Class V / other agents
Since the development of the original Vaughan Williams classification system, additional agents have been used that do not fit cleanly into categories I through IV.
- Digoxin, which decreases conduction of electrical impulses through the AV node and increases vagal activity via its central action on the central nervous system, via indirect action, leads to an increase in acetylcholine production, stimulating M2 receptors on AV node leading to an overall decrease in speed of conduction.
- Adenosine is used intravenously for terminating supraventricular tachycardias.
- Magnesium sulfate, an antiarrhythmic drug, but only against very specific arrhythmias  which has been used for torsades de pointes.
- Trimagnesium dicitrate (anhydrous) as powder or powder caps in pure condition, better bioavailability than ordinary MgO
The initial classification system had 4 classes, although their definitions different from the modern classification. Those proposed in 1970 were:
- Drugs with a direct membrane action: the prototype was quinidine, and lignocaine was a key example. Differing from other authors, Vaughan-Williams describe the main action as a slowing of the rising phase of the action potential.

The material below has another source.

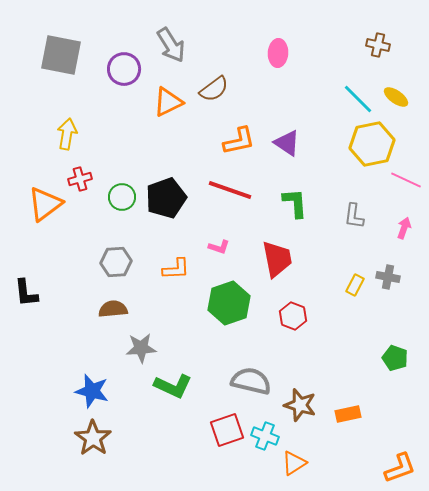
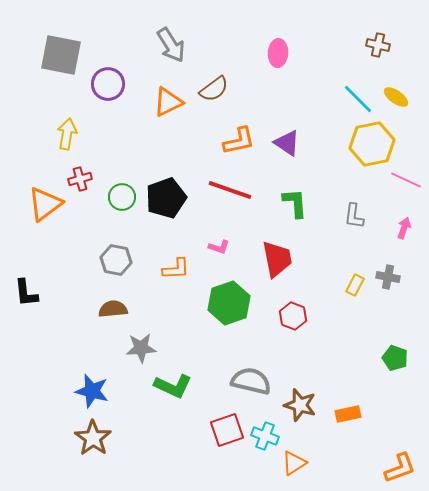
purple circle at (124, 69): moved 16 px left, 15 px down
gray hexagon at (116, 262): moved 2 px up; rotated 16 degrees clockwise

- Sympatholytic drugs (drugs blocking the effects of the sympathetic nervous system): examples included bretylium and adrenergic beta-receptors blocking drugs. This is similar to the modern classification, which focuses on the latter category.
- Compounds that prolong the action potential: matching the modern classification, with the key drug example being amiodarone, and a surgical example being thyroidectomy. This was not a defining characteristic in an earlier review by Charlier et al. (1968), but was supported by experimental data presented by Vaughan Williams (1970).:461 The figure illustrating these findings was also published in the same year by Singh and Vaughan Williams.
- Drugs acting like dephenylhydantoin (DPH): mechanism of action unknown, but others had attributed its cardiac action to an indirect action on the brain; this drug is better known as antiepileptic drug phenytoin.
Sicilian gambit classification
It presents the drugs on two axes, instead of one, and is presented in tabular form. On the Y axis, each drug is listed, in roughly the Singh-Vaughan Williams order. On the X axis, the channels, receptors, pumps, and clinical effects are listed for each drug, with the results listed in a grid. It is, therefore, not a true classification in that it does not aggregate drugs into categories.